We took a sourdough class a little while ago and learned how to make sourdough pizza crust, and let me tell you: it’s ridiculously good. The first pizzas we made were the best we’ve ever pulled out of our oven. Crisp on the bottom, a little chew, that pleasant tang from a well-fed starter… We were feeling it.
The guy teaching the class used pizza screens to move his pizzas from board to oven. It was smooth, simple, zero drama. Dean thought it might be smart to get one.
“But look how good I am at transferring with the peel!” I said. “We don’t need a pizza screen.”
You would think, dear reader, that I would have learned by now.
Every time – and I mean EVERY. TIME. I boast, the universe steps in with a smack to the face designed especially for me.
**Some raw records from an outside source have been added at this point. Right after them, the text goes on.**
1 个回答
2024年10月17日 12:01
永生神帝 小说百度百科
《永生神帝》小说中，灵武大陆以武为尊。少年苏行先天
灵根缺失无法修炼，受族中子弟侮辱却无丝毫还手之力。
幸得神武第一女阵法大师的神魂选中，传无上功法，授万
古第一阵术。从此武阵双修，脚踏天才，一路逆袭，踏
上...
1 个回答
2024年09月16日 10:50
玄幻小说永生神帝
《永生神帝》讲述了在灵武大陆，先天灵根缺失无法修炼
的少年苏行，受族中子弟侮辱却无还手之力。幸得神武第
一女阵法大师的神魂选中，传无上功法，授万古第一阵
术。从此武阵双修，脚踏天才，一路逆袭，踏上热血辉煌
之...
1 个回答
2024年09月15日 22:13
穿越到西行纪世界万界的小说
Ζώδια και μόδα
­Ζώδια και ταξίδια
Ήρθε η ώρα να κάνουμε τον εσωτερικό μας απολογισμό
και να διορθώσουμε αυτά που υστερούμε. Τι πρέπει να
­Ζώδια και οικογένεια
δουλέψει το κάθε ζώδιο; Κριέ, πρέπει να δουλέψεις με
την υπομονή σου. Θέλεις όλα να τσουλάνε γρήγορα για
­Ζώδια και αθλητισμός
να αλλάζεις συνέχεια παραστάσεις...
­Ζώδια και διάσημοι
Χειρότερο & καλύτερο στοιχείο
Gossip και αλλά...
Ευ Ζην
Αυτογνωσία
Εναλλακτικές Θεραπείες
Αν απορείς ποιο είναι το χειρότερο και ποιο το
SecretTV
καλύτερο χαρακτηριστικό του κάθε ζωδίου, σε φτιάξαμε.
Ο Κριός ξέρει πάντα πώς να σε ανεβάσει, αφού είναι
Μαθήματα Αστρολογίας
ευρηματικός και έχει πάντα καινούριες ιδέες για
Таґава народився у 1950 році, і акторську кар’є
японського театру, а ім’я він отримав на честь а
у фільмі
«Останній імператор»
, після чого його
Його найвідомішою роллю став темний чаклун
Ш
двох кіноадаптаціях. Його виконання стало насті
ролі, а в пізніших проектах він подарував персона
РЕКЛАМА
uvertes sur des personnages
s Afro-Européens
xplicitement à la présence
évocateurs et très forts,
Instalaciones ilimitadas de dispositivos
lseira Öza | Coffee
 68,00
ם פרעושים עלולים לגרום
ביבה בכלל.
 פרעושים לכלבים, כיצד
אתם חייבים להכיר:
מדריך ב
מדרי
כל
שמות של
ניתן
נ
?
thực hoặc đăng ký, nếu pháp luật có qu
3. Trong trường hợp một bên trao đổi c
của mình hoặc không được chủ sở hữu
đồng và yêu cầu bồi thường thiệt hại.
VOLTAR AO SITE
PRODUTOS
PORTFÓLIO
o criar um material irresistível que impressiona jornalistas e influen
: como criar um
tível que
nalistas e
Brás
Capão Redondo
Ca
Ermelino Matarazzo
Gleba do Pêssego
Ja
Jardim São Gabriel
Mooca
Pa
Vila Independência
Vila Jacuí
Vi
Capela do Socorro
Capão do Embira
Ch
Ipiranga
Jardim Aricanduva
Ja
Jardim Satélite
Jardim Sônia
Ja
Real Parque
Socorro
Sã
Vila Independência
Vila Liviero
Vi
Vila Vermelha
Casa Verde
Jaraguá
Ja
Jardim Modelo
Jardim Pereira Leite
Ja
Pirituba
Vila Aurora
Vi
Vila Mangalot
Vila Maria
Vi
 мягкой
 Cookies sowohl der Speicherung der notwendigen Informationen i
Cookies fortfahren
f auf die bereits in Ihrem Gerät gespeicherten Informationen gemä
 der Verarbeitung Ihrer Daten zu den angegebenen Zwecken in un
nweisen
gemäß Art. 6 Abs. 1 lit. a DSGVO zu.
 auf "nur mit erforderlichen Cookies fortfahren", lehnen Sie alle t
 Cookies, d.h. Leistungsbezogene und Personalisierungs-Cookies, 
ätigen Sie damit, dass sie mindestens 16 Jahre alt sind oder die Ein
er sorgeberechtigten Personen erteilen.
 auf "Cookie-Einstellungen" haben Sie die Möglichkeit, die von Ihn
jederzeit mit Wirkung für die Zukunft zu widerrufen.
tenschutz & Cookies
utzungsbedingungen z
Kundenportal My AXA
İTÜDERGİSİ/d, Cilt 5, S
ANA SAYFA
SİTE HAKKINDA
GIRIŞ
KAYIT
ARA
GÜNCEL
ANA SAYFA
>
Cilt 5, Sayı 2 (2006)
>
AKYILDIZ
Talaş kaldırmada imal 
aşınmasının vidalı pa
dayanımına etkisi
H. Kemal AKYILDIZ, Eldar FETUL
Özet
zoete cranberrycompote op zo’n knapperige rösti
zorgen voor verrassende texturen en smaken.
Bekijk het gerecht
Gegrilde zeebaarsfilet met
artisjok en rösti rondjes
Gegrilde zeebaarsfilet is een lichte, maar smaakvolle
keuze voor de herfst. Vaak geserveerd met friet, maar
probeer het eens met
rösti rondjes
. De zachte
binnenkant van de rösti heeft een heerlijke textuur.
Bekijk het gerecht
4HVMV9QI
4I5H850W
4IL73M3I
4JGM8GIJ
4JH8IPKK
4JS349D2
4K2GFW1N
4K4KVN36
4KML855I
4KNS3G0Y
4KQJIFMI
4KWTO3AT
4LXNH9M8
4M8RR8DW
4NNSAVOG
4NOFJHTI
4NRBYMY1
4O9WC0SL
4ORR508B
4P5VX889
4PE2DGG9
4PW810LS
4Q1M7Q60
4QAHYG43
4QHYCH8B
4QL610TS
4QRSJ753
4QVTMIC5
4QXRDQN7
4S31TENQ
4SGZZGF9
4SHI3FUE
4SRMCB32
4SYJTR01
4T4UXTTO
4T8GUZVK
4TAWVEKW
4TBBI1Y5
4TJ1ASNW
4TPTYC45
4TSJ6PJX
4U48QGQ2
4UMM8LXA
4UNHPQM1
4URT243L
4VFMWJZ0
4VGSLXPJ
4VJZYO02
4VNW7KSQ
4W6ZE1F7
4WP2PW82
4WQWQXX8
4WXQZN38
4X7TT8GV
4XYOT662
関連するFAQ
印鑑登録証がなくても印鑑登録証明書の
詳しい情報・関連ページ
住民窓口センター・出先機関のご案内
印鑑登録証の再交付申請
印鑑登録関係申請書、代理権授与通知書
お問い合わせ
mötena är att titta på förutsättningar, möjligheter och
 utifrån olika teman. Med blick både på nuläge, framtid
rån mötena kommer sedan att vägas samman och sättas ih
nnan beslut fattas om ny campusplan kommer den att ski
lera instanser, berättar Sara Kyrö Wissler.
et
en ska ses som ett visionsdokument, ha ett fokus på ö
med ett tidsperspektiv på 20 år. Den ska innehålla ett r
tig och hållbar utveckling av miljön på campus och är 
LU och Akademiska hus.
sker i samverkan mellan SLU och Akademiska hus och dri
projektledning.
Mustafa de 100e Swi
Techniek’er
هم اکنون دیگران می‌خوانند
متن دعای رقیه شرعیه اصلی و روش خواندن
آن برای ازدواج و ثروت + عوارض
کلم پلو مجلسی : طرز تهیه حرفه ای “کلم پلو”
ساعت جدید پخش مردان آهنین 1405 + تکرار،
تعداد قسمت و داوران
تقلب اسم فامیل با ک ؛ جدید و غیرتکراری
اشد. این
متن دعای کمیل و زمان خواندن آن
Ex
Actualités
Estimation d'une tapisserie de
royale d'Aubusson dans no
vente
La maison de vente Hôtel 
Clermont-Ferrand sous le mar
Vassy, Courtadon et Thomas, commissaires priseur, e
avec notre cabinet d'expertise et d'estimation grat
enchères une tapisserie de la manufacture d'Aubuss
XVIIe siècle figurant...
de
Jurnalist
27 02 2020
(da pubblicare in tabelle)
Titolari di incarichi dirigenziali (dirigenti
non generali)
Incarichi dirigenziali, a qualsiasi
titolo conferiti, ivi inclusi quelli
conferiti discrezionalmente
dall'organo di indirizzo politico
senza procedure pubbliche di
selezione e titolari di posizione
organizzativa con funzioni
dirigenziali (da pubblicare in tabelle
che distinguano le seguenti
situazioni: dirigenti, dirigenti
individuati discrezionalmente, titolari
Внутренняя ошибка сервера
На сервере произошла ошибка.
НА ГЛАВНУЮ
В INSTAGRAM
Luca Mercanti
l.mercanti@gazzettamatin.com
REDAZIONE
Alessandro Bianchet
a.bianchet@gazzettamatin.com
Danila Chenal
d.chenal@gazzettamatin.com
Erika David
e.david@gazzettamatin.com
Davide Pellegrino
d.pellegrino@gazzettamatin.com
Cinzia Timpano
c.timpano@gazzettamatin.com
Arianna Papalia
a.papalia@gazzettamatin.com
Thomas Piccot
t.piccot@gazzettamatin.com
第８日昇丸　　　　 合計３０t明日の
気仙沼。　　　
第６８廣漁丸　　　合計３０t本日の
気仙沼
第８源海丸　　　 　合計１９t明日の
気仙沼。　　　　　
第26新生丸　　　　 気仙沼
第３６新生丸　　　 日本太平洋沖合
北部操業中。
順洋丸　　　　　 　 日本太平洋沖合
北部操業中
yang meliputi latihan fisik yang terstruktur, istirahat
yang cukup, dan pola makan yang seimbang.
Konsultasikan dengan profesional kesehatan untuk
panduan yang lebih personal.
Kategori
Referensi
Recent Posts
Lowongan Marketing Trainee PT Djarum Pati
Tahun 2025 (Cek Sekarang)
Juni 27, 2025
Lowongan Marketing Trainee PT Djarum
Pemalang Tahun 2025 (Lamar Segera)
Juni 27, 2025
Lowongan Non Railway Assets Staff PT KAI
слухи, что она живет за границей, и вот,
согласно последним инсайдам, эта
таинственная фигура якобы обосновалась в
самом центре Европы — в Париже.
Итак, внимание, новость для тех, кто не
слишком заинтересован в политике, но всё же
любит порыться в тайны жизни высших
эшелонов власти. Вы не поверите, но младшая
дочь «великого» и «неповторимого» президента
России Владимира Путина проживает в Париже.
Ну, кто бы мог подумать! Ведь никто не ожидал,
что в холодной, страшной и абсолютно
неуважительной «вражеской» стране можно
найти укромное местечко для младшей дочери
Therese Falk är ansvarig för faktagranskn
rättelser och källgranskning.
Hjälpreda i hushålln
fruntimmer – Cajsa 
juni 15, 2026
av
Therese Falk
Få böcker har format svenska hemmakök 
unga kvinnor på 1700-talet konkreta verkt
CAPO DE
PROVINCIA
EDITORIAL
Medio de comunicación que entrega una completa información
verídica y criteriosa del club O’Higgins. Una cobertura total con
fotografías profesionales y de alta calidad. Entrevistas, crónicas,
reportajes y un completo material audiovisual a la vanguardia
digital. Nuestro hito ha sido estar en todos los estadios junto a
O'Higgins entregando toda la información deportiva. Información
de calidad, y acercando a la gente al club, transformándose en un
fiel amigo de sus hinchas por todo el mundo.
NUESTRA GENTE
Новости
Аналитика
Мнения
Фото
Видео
Tonight’s was particularly elegant.
I prepped the pizza. It was gorgeous. I floured the peel. I gave it that confident little shimmy to make sure nothing stuck. I slid it toward the oven with the smugness of a woman who believes in her skills.
And the pizza…
did not move.
Except for the part that did move, which slid sideways, drooped off the peel edges, folded in half, and attempted to dive directly onto the oven door like a cheese-covered lemming.
What emerged from the oven was not a pizza so much as a cautionary tale. A melted crime scene in a cloud of smoke. A beautiful sourdough crust reduced to a tragic calzone-adjacent creature with pepperoni freckles and a deeply ungraceful limp.

I surveyed the damage, and texted Dean, who was in the workshop, blissfully unaware:
“I believe I have made the case for a pizza screen.”
He responded exactly like you’d expect from a man who has witnessed this pattern before.
So yes, we are ordering a pizza screen. Every day is a school day.